EXTRACTED DATA
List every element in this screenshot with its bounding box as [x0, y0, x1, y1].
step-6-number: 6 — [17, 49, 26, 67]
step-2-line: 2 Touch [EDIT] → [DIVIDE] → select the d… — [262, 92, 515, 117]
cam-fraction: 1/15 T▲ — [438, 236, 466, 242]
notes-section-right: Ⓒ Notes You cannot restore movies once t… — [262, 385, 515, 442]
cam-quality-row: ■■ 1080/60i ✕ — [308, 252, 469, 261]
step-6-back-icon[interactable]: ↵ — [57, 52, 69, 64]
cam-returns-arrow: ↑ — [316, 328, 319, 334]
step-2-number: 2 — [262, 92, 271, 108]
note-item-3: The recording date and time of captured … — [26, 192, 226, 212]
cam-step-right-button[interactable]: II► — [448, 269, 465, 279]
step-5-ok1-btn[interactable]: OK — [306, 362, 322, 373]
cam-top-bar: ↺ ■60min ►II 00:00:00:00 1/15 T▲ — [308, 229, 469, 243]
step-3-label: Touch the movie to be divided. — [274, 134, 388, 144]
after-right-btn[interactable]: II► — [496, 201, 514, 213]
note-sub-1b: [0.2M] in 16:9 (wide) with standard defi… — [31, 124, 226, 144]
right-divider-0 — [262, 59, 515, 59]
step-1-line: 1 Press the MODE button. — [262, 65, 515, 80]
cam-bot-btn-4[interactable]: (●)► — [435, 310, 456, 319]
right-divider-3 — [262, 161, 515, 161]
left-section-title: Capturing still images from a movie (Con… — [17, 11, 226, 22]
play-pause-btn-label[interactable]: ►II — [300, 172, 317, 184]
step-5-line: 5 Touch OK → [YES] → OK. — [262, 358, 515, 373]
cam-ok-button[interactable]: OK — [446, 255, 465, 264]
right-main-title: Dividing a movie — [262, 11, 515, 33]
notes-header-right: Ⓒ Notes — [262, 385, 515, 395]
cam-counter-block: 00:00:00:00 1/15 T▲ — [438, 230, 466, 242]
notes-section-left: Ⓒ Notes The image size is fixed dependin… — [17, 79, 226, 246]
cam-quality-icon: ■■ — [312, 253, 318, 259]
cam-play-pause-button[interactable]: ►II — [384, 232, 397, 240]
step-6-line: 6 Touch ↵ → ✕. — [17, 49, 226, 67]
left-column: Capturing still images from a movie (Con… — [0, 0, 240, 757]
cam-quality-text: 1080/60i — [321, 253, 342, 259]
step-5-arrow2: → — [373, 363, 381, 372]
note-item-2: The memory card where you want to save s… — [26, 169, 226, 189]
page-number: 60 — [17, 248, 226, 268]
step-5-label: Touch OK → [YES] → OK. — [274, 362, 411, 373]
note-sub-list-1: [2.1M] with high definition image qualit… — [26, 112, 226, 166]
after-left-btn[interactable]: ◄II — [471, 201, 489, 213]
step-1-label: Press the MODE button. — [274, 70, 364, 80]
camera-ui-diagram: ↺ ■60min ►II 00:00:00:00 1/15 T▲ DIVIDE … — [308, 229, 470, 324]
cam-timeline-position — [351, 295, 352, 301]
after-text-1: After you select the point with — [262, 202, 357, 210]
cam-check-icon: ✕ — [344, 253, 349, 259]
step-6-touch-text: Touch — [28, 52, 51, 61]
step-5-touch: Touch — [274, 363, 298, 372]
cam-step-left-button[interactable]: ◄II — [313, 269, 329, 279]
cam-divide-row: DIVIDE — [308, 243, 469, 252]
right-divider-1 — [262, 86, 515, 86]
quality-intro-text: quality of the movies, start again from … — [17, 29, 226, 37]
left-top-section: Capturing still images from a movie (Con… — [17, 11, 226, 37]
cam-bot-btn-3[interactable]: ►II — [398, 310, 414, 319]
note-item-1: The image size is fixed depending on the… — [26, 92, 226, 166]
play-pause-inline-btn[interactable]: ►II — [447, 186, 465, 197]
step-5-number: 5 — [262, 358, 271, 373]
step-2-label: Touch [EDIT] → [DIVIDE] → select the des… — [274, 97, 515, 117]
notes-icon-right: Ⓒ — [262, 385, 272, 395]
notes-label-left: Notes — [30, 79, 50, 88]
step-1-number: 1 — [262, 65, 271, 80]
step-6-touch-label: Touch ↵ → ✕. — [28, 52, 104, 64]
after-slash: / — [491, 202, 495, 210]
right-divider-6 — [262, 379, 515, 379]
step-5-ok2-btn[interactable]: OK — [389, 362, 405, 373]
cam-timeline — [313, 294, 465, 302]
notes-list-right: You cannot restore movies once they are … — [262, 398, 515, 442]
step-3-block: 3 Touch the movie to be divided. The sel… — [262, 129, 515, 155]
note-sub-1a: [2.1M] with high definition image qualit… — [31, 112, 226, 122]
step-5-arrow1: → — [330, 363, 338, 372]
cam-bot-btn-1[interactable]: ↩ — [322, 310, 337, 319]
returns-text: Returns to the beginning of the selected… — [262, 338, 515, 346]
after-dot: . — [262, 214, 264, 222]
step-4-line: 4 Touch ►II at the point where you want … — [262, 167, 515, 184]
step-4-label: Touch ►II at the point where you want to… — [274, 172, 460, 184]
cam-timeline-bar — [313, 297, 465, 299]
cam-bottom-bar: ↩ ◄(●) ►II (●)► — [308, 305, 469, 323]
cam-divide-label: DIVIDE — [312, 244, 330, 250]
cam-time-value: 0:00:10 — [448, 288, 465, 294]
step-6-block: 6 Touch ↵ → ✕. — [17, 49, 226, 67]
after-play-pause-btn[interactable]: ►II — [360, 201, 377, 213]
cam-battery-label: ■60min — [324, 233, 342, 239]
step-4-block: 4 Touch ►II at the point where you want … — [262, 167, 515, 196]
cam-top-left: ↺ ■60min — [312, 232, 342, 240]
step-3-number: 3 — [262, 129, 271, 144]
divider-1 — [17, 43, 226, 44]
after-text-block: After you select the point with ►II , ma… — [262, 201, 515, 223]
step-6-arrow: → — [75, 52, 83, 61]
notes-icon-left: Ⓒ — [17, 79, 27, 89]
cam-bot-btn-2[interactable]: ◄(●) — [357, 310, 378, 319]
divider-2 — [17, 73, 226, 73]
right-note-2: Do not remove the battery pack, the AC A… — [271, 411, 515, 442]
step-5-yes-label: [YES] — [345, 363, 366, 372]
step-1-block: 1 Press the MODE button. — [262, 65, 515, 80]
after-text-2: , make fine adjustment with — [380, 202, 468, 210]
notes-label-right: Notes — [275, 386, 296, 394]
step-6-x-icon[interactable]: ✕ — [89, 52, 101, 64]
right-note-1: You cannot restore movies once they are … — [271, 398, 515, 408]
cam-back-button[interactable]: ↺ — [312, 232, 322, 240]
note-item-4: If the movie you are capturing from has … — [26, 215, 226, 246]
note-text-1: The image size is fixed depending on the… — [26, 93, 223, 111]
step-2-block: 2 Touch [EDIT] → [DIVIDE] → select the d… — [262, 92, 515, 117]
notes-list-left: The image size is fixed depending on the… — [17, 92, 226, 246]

WHAT THE TASK REQUIRES
The entries above must be retyped exactly, down to the last character.

RESPONSE BOX
List every element in this screenshot with its bounding box as [x0, y0, x1, y1].
step-6-number: 6 — [17, 49, 26, 67]
step-2-line: 2 Touch [EDIT] → [DIVIDE] → select the d… — [262, 92, 515, 117]
cam-fraction: 1/15 T▲ — [438, 236, 466, 242]
notes-section-right: Ⓒ Notes You cannot restore movies once t… — [262, 385, 515, 442]
cam-quality-row: ■■ 1080/60i ✕ — [308, 252, 469, 261]
step-6-back-icon[interactable]: ↵ — [57, 52, 69, 64]
cam-returns-arrow: ↑ — [316, 328, 319, 334]
step-2-number: 2 — [262, 92, 271, 108]
note-item-3: The recording date and time of captured … — [26, 192, 226, 212]
cam-step-right-button[interactable]: II► — [448, 269, 465, 279]
step-5-ok1-btn[interactable]: OK — [306, 362, 322, 373]
cam-top-bar: ↺ ■60min ►II 00:00:00:00 1/15 T▲ — [308, 229, 469, 243]
step-3-label: Touch the movie to be divided. — [274, 134, 388, 144]
after-right-btn[interactable]: II► — [496, 201, 514, 213]
note-sub-1b: [0.2M] in 16:9 (wide) with standard defi… — [31, 124, 226, 144]
right-divider-0 — [262, 59, 515, 59]
step-1-line: 1 Press the MODE button. — [262, 65, 515, 80]
cam-bot-btn-4[interactable]: (●)► — [435, 310, 456, 319]
right-divider-3 — [262, 161, 515, 161]
left-section-title: Capturing still images from a movie (Con… — [17, 11, 226, 22]
play-pause-btn-label[interactable]: ►II — [300, 172, 317, 184]
step-5-line: 5 Touch OK → [YES] → OK. — [262, 358, 515, 373]
cam-ok-button[interactable]: OK — [446, 255, 465, 264]
right-main-title: Dividing a movie — [262, 11, 515, 33]
notes-header-right: Ⓒ Notes — [262, 385, 515, 395]
cam-counter-block: 00:00:00:00 1/15 T▲ — [438, 230, 466, 242]
notes-section-left: Ⓒ Notes The image size is fixed dependin… — [17, 79, 226, 246]
cam-quality-icon: ■■ — [312, 253, 318, 259]
cam-play-pause-button[interactable]: ►II — [384, 232, 397, 240]
step-6-line: 6 Touch ↵ → ✕. — [17, 49, 226, 67]
left-column: Capturing still images from a movie (Con… — [0, 0, 240, 757]
cam-quality-text: 1080/60i — [321, 253, 342, 259]
step-5-arrow2: → — [373, 363, 381, 372]
note-item-2: The memory card where you want to save s… — [26, 169, 226, 189]
page-number: 60 — [17, 248, 226, 268]
step-5-label: Touch OK → [YES] → OK. — [274, 362, 411, 373]
note-sub-list-1: [2.1M] with high definition image qualit… — [26, 112, 226, 166]
after-left-btn[interactable]: ◄II — [471, 201, 489, 213]
step-1-label: Press the MODE button. — [274, 70, 364, 80]
camera-ui-diagram: ↺ ■60min ►II 00:00:00:00 1/15 T▲ DIVIDE … — [308, 229, 470, 324]
cam-timeline-position — [351, 295, 352, 301]
after-text-1: After you select the point with — [262, 202, 357, 210]
cam-check-icon: ✕ — [344, 253, 349, 259]
step-6-touch-text: Touch — [28, 52, 51, 61]
step-5-touch: Touch — [274, 363, 298, 372]
cam-step-left-button[interactable]: ◄II — [313, 269, 329, 279]
cam-divide-row: DIVIDE — [308, 243, 469, 252]
right-divider-1 — [262, 86, 515, 86]
quality-intro-text: quality of the movies, start again from … — [17, 29, 226, 37]
left-top-section: Capturing still images from a movie (Con… — [17, 11, 226, 37]
cam-bot-btn-3[interactable]: ►II — [398, 310, 414, 319]
note-item-1: The image size is fixed depending on the… — [26, 92, 226, 166]
play-pause-inline-btn[interactable]: ►II — [447, 186, 465, 197]
step-5-number: 5 — [262, 358, 271, 373]
step-2-label: Touch [EDIT] → [DIVIDE] → select the des… — [274, 97, 515, 117]
notes-icon-right: Ⓒ — [262, 385, 272, 395]
notes-label-left: Notes — [30, 79, 50, 88]
step-1-number: 1 — [262, 65, 271, 80]
step-6-touch-label: Touch ↵ → ✕. — [28, 52, 104, 64]
after-slash: / — [491, 202, 495, 210]
right-divider-6 — [262, 379, 515, 379]
step-5-ok2-btn[interactable]: OK — [389, 362, 405, 373]
cam-timeline — [313, 294, 465, 302]
notes-list-right: You cannot restore movies once they are … — [262, 398, 515, 442]
step-3-block: 3 Touch the movie to be divided. The sel… — [262, 129, 515, 155]
note-sub-1a: [2.1M] with high definition image qualit… — [31, 112, 226, 122]
step-5-arrow1: → — [330, 363, 338, 372]
cam-bot-btn-1[interactable]: ↩ — [322, 310, 337, 319]
returns-text: Returns to the beginning of the selected… — [262, 338, 515, 346]
after-dot: . — [262, 214, 264, 222]
step-4-line: 4 Touch ►II at the point where you want … — [262, 167, 515, 184]
step-4-label: Touch ►II at the point where you want to… — [274, 172, 460, 184]
cam-timeline-bar — [313, 297, 465, 299]
cam-bottom-bar: ↩ ◄(●) ►II (●)► — [308, 305, 469, 323]
cam-divide-label: DIVIDE — [312, 244, 330, 250]
cam-time-value: 0:00:10 — [448, 288, 465, 294]
step-6-block: 6 Touch ↵ → ✕. — [17, 49, 226, 67]
after-play-pause-btn[interactable]: ►II — [360, 201, 377, 213]
cam-battery-label: ■60min — [324, 233, 342, 239]
step-4-block: 4 Touch ►II at the point where you want … — [262, 167, 515, 196]
cam-top-left: ↺ ■60min — [312, 232, 342, 240]
step-3-number: 3 — [262, 129, 271, 144]
divider-1 — [17, 43, 226, 44]
after-text-block: After you select the point with ►II , ma… — [262, 201, 515, 223]
step-6-arrow: → — [75, 52, 83, 61]
notes-icon-left: Ⓒ — [17, 79, 27, 89]
cam-bot-btn-2[interactable]: ◄(●) — [357, 310, 378, 319]
divider-2 — [17, 73, 226, 73]
right-note-2: Do not remove the battery pack, the AC A… — [271, 411, 515, 442]
step-5-yes-label: [YES] — [345, 363, 366, 372]
step-1-block: 1 Press the MODE button. — [262, 65, 515, 80]
after-text-2: , make fine adjustment with — [380, 202, 468, 210]
notes-label-right: Notes — [275, 386, 296, 394]
step-6-x-icon[interactable]: ✕ — [89, 52, 101, 64]
right-note-1: You cannot restore movies once they are … — [271, 398, 515, 408]
cam-back-button[interactable]: ↺ — [312, 232, 322, 240]
note-item-4: If the movie you are capturing from has … — [26, 215, 226, 246]
note-text-1: The image size is fixed depending on the… — [26, 93, 223, 111]
step-2-block: 2 Touch [EDIT] → [DIVIDE] → select the d… — [262, 92, 515, 117]
notes-list-left: The image size is fixed depending on the… — [17, 92, 226, 246]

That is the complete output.